Mesmo com o aumento da representatividade na modalidade, ainda há relatos sobre falta de incentivo para a figura feminina dentro da prática. A rio-clarense Mariana Falcão de Oliveira, de 17 anos, começou sua empreitada no fim de julho do ano passado, em 2020. Em entrevista ao Diário, a jovem conta um pouco sobre seu primeiro ano de experiência, sendo garota e iniciante, e esbarrando nessas barreiras a serem conquistadas.
UMA TERAPIA
Localizado na Av. Visconde de Rio Claro, entre as avenidas 10 e 12, o famoso ‘Laguinho’ – ponto histórico para os skatistas rio-clarenses – foi lugar das primeiras manobras da jovem Mariana. Mas segundo a skatista, no começo ela não conhecia nenhum praticante e só admirava o skate pela internet, assistindo a vídeos do YouTube.
“Foi quando conheci um amigo, que me apoiou e deu força logo de cara.
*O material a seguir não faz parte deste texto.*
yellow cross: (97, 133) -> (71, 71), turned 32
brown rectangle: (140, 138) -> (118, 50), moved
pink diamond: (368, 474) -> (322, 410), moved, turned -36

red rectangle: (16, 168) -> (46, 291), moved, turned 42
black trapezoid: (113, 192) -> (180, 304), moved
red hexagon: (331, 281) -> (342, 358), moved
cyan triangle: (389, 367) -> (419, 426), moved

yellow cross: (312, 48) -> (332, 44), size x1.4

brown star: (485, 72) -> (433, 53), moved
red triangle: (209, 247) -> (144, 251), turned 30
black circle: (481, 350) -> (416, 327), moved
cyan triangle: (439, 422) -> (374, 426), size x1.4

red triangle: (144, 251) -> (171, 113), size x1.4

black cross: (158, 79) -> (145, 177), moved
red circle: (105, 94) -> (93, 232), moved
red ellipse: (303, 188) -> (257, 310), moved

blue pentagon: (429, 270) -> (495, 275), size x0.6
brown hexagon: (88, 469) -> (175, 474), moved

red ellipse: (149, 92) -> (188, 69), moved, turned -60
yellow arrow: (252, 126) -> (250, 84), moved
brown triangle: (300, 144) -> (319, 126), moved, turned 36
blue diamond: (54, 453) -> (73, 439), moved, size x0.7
Me introduziu na cena e me apresentou pro pessoal do skate local. Foi ali onde eu comecei a entender o skate diretamente. Onde eu conheci vivências e até mesmo, jeitos diferentes de pensar”, explica.
Movida por um desejo de lutar contra um certo desequilíbrio emocional causado pela pandemia – “ansiedade”, como ela mesma afirma -, a jovem skatista conta que a atividade têm servido como uma terapia. “O skate tem muito desse potencial calmante. A forma de se expressar através das manobras é como se fosse um desabafo mesmo. Um jeito de esquecer dos problemas e focar numa coisa só.”
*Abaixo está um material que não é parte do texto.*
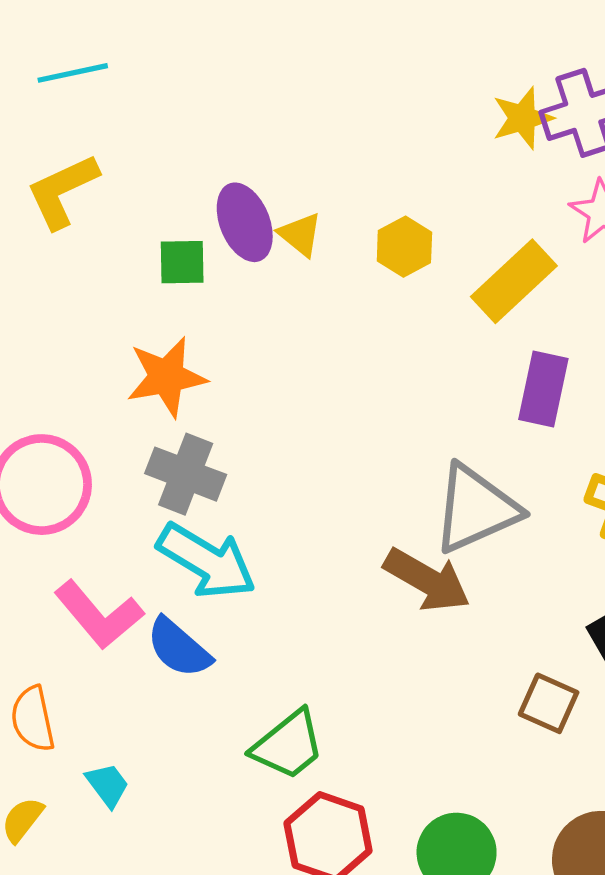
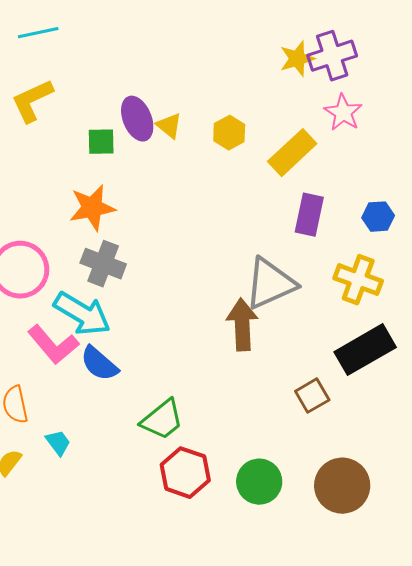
cyan arrow: (206, 561) -> (82, 314), moved
brown arrow: (427, 580) -> (242, 325), turned -123
brown square: (549, 703) -> (312, 396), turned 36

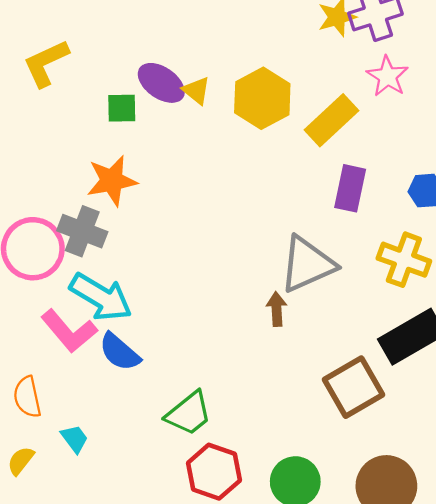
purple ellipse: (137, 119) -> (161, 83), turned -33
yellow hexagon: (229, 133) -> (262, 98), size x1.6
gray cross: (103, 264) -> (82, 231), moved
brown arrow: (242, 325) -> (277, 309), size x0.6
brown square: (312, 396) -> (353, 387), size x1.6

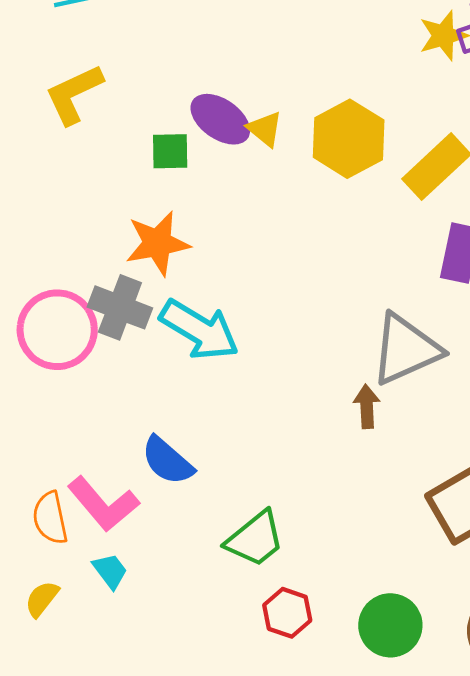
cyan arrow: (101, 297) -> (199, 330), moved
pink L-shape: (69, 331) -> (103, 504), moved
red hexagon: (214, 472) -> (287, 613), size x0.7

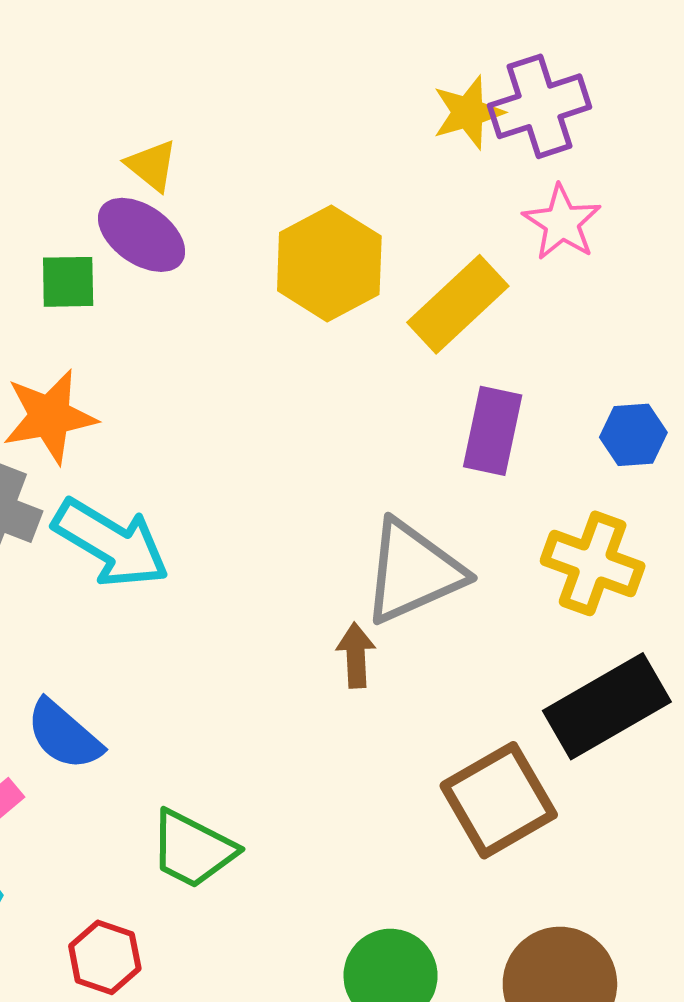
yellow triangle: (265, 129) -> (152, 165), moved
green trapezoid: (255, 539) -> (193, 849), turned 66
red hexagon: (287, 613) -> (105, 957), moved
A Mariana, que já completou um ano nessa experiência, ainda afirma que a rotina é “sem pressão”. “Não me pressiono pra andar de skate todos os dias ou pra acertar manobras até o fim de semana, ou pra ser ‘a melhor do skate’ em dois ou três anos, ou pra participar de todos os campeonatos e sair num pódio.” Para ela, o skate está para além de competição, mas tem a ver com o prazer de se praticar o esporte e reforçar o convívio social.
Porém, nem tudo são flores – dizia o popular. Embora ela reconheça que o círculo social, em geral, seja de uma “comunidade que se apoia e se abraça”, Mariana relata alguns dos inconvenientes que teve de superar no meio dessa ainda pequena trajetória.
“É MUITO DIFÍCIL”
A jovem relata como a falta de incentivo para com o público feminino dificulta à aderência da prática do skate entre as mulheres. “Já ouvi muito, por exemplo, que não é esporte pra mulher. Que mulher tem que fazer ballet ou, no máximo, tentar um patins. Sempre tem aquele clima de ser ‘só uma gracinha’ e nunca ser levada a sério.” A skatista ainda afirma que chegou a ouvir de pessoas próximas que sua “falta de evolução (no skate)” é devido a ela ser menina.
Ao Diário, ela diz que já chegou a pensar em desistir. Mas ao não se dar por vencida, começou a buscar em si mesma uma espécie de motivação. E hoje, através da rede social Instagram, ela tenta despertar o mesmo incentivo em outras meninas para que, caso tenham vontade de experimentar a atividade, possam tentar praticar o esporte.
“É muito difícil as portas se abrirem para o público feminino. Acredito até que depois dessa reviravolta das Olimpíadas, com as pessoas vendo as meninas andando de skate, isso vai mudar”, expressa.
Da falta de incentivo à motivação pessoal, Mariana tenta hoje ser mais do que uma skatista ‘de manobras’ ou até mesmo quem sabe, uma ‘campeã do esporte’, mas enxerga nessa vontade de querer conquistar seu espaço, uma forma de incentivar outras meninas a saírem de casa e enfrentarem estes receios por causa do preconceito.
“A presença feminina dentro do skate e de qualquer outro espaço em que as mulheres queiram estar é uma ótima realidade do nosso tempo. Hoje, a campeã mundial e a vice-campeã mundial de Street são brasileiras. Temos seis representantes entre as 20 melhores do mundo no Street e outras três no Top 20 do Park. Isso sem falar de tantos outros nomes de destaque no cenário nacional que, em pouco tempo, também estarão representando o skate brasileiro pelo mundo. Toda essa projeção só incentivará ainda mais meninas a andarem de skate.” – Tatiana Lobo, diretora de Comunicação da CBSk, em entrevista ao Dibradoras – Portal UOL.